SUPPLIED RECORDS.
+ + +
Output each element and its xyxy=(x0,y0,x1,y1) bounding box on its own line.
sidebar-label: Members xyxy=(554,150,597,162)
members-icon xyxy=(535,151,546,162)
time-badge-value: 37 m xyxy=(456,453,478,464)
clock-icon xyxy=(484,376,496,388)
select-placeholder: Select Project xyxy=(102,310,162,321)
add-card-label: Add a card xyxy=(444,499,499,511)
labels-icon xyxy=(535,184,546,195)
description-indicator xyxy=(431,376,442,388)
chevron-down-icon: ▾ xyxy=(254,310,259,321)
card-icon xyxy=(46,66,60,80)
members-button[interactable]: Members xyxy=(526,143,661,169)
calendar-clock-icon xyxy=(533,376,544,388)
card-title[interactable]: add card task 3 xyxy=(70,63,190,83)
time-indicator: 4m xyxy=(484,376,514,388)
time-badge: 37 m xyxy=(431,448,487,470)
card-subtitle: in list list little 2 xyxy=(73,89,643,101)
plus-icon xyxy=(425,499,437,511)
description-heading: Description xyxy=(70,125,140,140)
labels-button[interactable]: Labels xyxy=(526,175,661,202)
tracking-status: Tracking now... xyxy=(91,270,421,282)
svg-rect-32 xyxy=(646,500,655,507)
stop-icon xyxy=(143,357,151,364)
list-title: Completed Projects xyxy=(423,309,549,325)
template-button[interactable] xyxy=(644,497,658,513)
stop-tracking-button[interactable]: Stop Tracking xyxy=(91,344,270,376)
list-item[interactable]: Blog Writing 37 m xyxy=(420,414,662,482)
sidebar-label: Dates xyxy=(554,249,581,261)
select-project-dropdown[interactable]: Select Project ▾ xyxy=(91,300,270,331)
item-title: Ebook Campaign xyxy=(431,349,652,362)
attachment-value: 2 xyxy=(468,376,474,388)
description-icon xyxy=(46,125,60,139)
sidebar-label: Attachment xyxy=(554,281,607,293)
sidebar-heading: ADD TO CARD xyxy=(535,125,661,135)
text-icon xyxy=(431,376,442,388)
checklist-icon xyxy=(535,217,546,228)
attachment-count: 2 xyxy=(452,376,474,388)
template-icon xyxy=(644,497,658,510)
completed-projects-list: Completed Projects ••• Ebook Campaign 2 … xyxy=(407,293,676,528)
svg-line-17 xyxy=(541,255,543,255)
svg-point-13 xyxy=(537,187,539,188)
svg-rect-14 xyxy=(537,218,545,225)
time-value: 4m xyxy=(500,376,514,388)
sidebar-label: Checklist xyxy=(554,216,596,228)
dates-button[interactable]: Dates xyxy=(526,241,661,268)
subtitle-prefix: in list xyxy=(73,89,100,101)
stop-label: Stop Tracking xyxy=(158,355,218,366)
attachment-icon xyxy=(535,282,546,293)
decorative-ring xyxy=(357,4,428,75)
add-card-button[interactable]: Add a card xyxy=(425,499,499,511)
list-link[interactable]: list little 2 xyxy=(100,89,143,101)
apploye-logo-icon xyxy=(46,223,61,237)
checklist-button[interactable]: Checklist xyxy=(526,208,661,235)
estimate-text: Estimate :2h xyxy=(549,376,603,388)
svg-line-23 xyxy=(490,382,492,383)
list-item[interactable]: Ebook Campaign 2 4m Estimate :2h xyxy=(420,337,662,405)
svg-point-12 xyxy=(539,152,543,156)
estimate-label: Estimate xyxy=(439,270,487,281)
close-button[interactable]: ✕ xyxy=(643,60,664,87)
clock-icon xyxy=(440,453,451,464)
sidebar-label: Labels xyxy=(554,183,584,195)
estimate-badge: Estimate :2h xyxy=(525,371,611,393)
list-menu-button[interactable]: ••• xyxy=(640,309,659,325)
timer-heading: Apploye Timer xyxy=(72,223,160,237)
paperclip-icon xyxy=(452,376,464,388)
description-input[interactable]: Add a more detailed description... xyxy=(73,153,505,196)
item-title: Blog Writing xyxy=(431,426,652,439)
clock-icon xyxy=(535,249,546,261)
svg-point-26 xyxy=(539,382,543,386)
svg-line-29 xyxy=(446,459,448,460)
+ + +
THE TASK. In this exercise, repeat the entries above verbatim.

EXERCISE RESPONSE.
Output each element and its xyxy=(x0,y0,x1,y1) bounding box on its own line.
sidebar-label: Members xyxy=(554,150,597,162)
members-icon xyxy=(535,151,546,162)
time-badge-value: 37 m xyxy=(456,453,478,464)
clock-icon xyxy=(484,376,496,388)
select-placeholder: Select Project xyxy=(102,310,162,321)
add-card-label: Add a card xyxy=(444,499,499,511)
labels-icon xyxy=(535,184,546,195)
description-indicator xyxy=(431,376,442,388)
chevron-down-icon: ▾ xyxy=(254,310,259,321)
card-icon xyxy=(46,66,60,80)
members-button[interactable]: Members xyxy=(526,143,661,169)
calendar-clock-icon xyxy=(533,376,544,388)
card-title[interactable]: add card task 3 xyxy=(70,63,190,83)
time-indicator: 4m xyxy=(484,376,514,388)
time-badge: 37 m xyxy=(431,448,487,470)
card-subtitle: in list list little 2 xyxy=(73,89,643,101)
plus-icon xyxy=(425,499,437,511)
description-heading: Description xyxy=(70,125,140,140)
labels-button[interactable]: Labels xyxy=(526,175,661,202)
tracking-status: Tracking now... xyxy=(91,270,421,282)
svg-rect-32 xyxy=(646,500,655,507)
stop-icon xyxy=(143,357,151,364)
list-title: Completed Projects xyxy=(423,309,549,325)
template-button[interactable] xyxy=(644,497,658,513)
stop-tracking-button[interactable]: Stop Tracking xyxy=(91,344,270,376)
list-item[interactable]: Blog Writing 37 m xyxy=(420,414,662,482)
sidebar-label: Dates xyxy=(554,249,581,261)
select-project-dropdown[interactable]: Select Project ▾ xyxy=(91,300,270,331)
item-title: Ebook Campaign xyxy=(431,349,652,362)
attachment-value: 2 xyxy=(468,376,474,388)
description-icon xyxy=(46,125,60,139)
sidebar-label: Attachment xyxy=(554,281,607,293)
sidebar-heading: ADD TO CARD xyxy=(535,125,661,135)
text-icon xyxy=(431,376,442,388)
checklist-icon xyxy=(535,217,546,228)
attachment-count: 2 xyxy=(452,376,474,388)
template-icon xyxy=(644,497,658,510)
completed-projects-list: Completed Projects ••• Ebook Campaign 2 … xyxy=(407,293,676,528)
svg-line-17 xyxy=(541,255,543,255)
svg-point-13 xyxy=(537,187,539,188)
svg-rect-14 xyxy=(537,218,545,225)
time-value: 4m xyxy=(500,376,514,388)
sidebar-label: Checklist xyxy=(554,216,596,228)
dates-button[interactable]: Dates xyxy=(526,241,661,268)
subtitle-prefix: in list xyxy=(73,89,100,101)
stop-label: Stop Tracking xyxy=(158,355,218,366)
attachment-icon xyxy=(535,282,546,293)
decorative-ring xyxy=(357,4,428,75)
add-card-button[interactable]: Add a card xyxy=(425,499,499,511)
list-link[interactable]: list little 2 xyxy=(100,89,143,101)
apploye-logo-icon xyxy=(46,223,61,237)
checklist-button[interactable]: Checklist xyxy=(526,208,661,235)
estimate-text: Estimate :2h xyxy=(549,376,603,388)
svg-line-23 xyxy=(490,382,492,383)
list-item[interactable]: Ebook Campaign 2 4m Estimate :2h xyxy=(420,337,662,405)
svg-point-12 xyxy=(539,152,543,156)
estimate-label: Estimate xyxy=(439,270,487,281)
close-button[interactable]: ✕ xyxy=(643,60,664,87)
clock-icon xyxy=(440,453,451,464)
sidebar-label: Labels xyxy=(554,183,584,195)
estimate-badge: Estimate :2h xyxy=(525,371,611,393)
list-menu-button[interactable]: ••• xyxy=(640,309,659,325)
timer-heading: Apploye Timer xyxy=(72,223,160,237)
paperclip-icon xyxy=(452,376,464,388)
description-input[interactable]: Add a more detailed description... xyxy=(73,153,505,196)
item-title: Blog Writing xyxy=(431,426,652,439)
clock-icon xyxy=(535,249,546,261)
svg-point-26 xyxy=(539,382,543,386)
svg-line-29 xyxy=(446,459,448,460)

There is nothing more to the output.